No, quei tempi sono finiti, ormai sono un… vecchietto, lasciamo spazio a questi ragazzi che hanno molto talento. Come detto al mio primo anno di direttore sportivo l’ho fatto, poi ho smesso. Non dobbiamo dimenticare che sono anche impegnato nel mondo immobiliare. Un lavoro che mi impegna molto.


Il suo rapporto con il presidente Davide Mottis?
Direi buono. Nei Rockets a fare la differenza è il gruppo, e il lavoro di squadra anche a livello dirigenziale.Lavoro con dirigenti validissimi, che sanno fare il loro mestiere.


Un grande problema ancora irrisolto è quello del pubblico: una media di neanche 200 spettatori a gara non è proprio il massimo.
Da una parte è vero ma abbiamo avuto una buona adesione . A prescindere dalla media spettatori alle partite, abbiamo avuto diverse persone che, per simpatia ed attaccamento al club, hanno voluto sottoscrivere l`abbonamento stagionale. Da parte nostra abbiamo cercato di allettare la gente istituendo un unico abbonamento di 190 franchi per tutto il campionato, vedremo cosa succederà. Nel weekend poi abiamo deciso di giocare alle 16.00 per permettere poi alle persone di poter seguire anche Ambrì e Lugano che iniziano alle 19.45. Inoltre stiamo anche valutando di giocare nella nuova pista di Ambrì e alla Corner Arena.


Iniziativa, quest`ultima, apprezzata in passato.
Vero e posso dirle che stiamo pensando anche di giocare a Davos. Poi abbiamo il Live Streaming, nel quale trasmettiamo le nostre partite in diretta: un punto a favore dei nostri sponsor che appaiono più volte sullo schermo.
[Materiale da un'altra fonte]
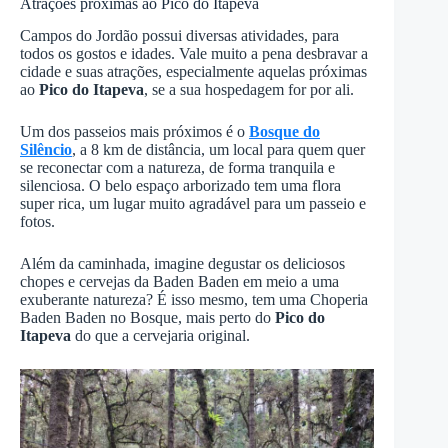
Atrações próximas ao Pico do Itapeva
Campos do Jordão possui diversas atividades, para
todos os gostos e idades. Vale muito a pena desbravar a
cidade e suas atrações, especialmente aquelas próximas
ao
Pico do Itapeva
, se a sua hospedagem for por ali.
Um dos passeios mais próximos é o
Bosque do
Silêncio
, a 8 km de distância, um local para quem quer
se reconectar com a natureza, de forma tranquila e
silenciosa. O belo espaço arborizado tem uma flora
super rica, um lugar muito agradável para um passeio e
fotos.
Além da caminhada, imagine degustar os deliciosos
chopes e cervejas da Baden Baden em meio a uma
exuberante natureza? É isso mesmo, tem uma Choperia
Baden Baden no Bosque, mais perto do
Pico do
Itapeva
do que a cervejaria original.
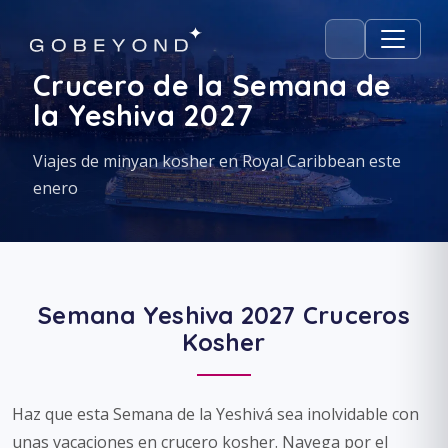
Crucero de la Semana de
la Yeshiva 2027
Viajes de minyan kosher en Royal Caribbean este
enero
Semana Yeshiva 2027 Cruceros
Kosher
Haz que esta Semana de la Yeshivá sea inolvidable con
unas vacaciones en crucero kosher. Navega por el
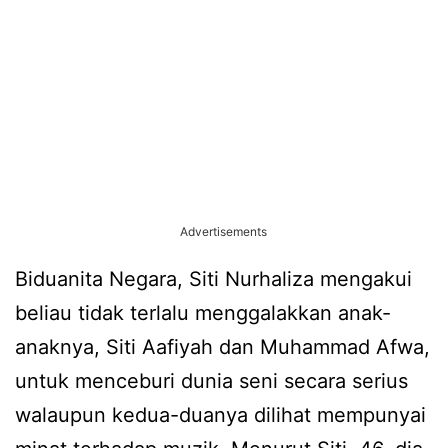
Advertisements
Biduanita Negara, Siti Nurhaliza mengakui
beliau tidak terlalu menggalakkan anak-
anaknya, Siti Aafiyah dan Muhammad Afwa,
untuk menceburi dunia seni secara serius
walaupun kedua-duanya dilihat mempunyai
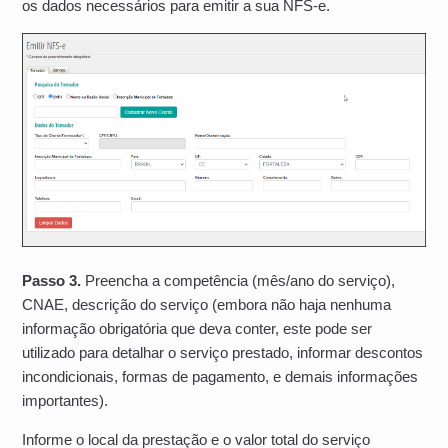
os dados necessários para emitir a sua NFS-e.
Passo 3.
Preencha a competência (mês/ano do serviço),
CNAE, descrição do serviço (e
mbora não haja nenhuma
informação obrigatória que deva conter, este pode ser
utilizado para detalhar o serviço prestado, informar descontos
incondicionais, formas de pagamento, e demais informações
importantes
).
Informe o local da prestação e o valor total do serviço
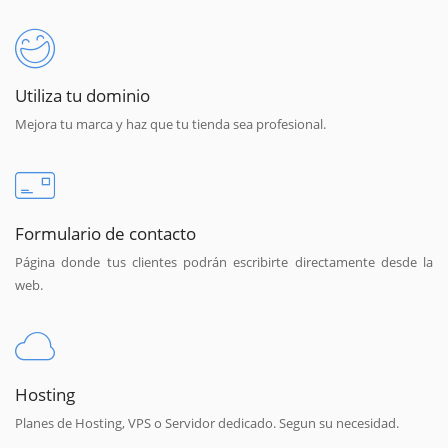
Utiliza tu dominio
Mejora tu marca y haz que tu tienda sea profesional.
Formulario de contacto
Página donde tus clientes podrán escribirte directamente desde la
web.
Hosting
Planes de Hosting, VPS o Servidor dedicado. Segun su necesidad.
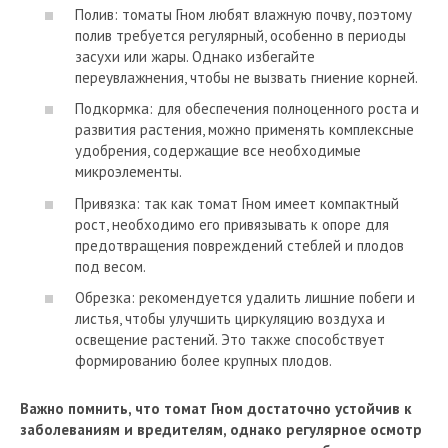
Полив: томаты Гном любят влажную почву, поэтому
полив требуется регулярный, особенно в периоды
засухи или жары. Однако избегайте
переувлажнения, чтобы не вызвать гниение корней.
Подкормка: для обеспечения полноценного роста и
развития растения, можно применять комплексные
удобрения, содержащие все необходимые
микроэлементы.
Привязка: так как томат Гном имеет компактный
рост, необходимо его привязывать к опоре для
предотвращения повреждений стеблей и плодов
под весом.
Обрезка: рекомендуется удалить лишние побеги и
листья, чтобы улучшить циркуляцию воздуха и
освещение растений. Это также способствует
формированию более крупных плодов.
Важно помнить, что томат Гном достаточно устойчив к
заболеваниям и вредителям, однако регулярное осмотр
Landry e McNamara stanno svolgendo un ottimo lavoro.
Due tecnici validissimi, sanno il fatto loro e si completano. È bello anche per me lavorare con entrambi. Ho voluto io che fossero confermati, per il bene della squadra e della società.


Per concludere, parliamo di Ambrì e Lugano. In casa leventinese ora c’è la nuova e modernissima pista, vera attrazione per il pubblico che per i giocatori.
È una grande opera che non mancherà di incentivare l’interesse per l’hockey ed attirare l’attenzione di futuri giocatori che potrebbero vestire la maglia dell’HCAP. Quest’anno la squadra appare attrezzata, può essere pericolosa per tutti, ma nei pronostici andiamoci piano perché siamo solo alle prime battute di campionato.


Il Lugano di Chris McSorley che cosa potrà fare quest’anno?
Spero che possa disputare un gran campionato, magari in 2-3 anni di agguantare il titolo svizzero. È un bel gruppo ma deve ancora carburare e poi la Champions ha un po’ affaticato i giocatori. Credo comunque che potrà fare molto bene. I favoriti per ora sono Zugo e Zurigo.


Chiudiamo con l’album dei ricordi. Le più belle… foto della sua carriera da professionista?
Direi innanzitutto il titolo con il Lugano vinto nel 2006 con una squadra a dir poco formidabile, ed il mio gol segnato a Bienne nel 2018, quello che ci ha permesso di girare la partita e soprattuto la serie. Poi l`HCL si qualificò alla finale dei playoff.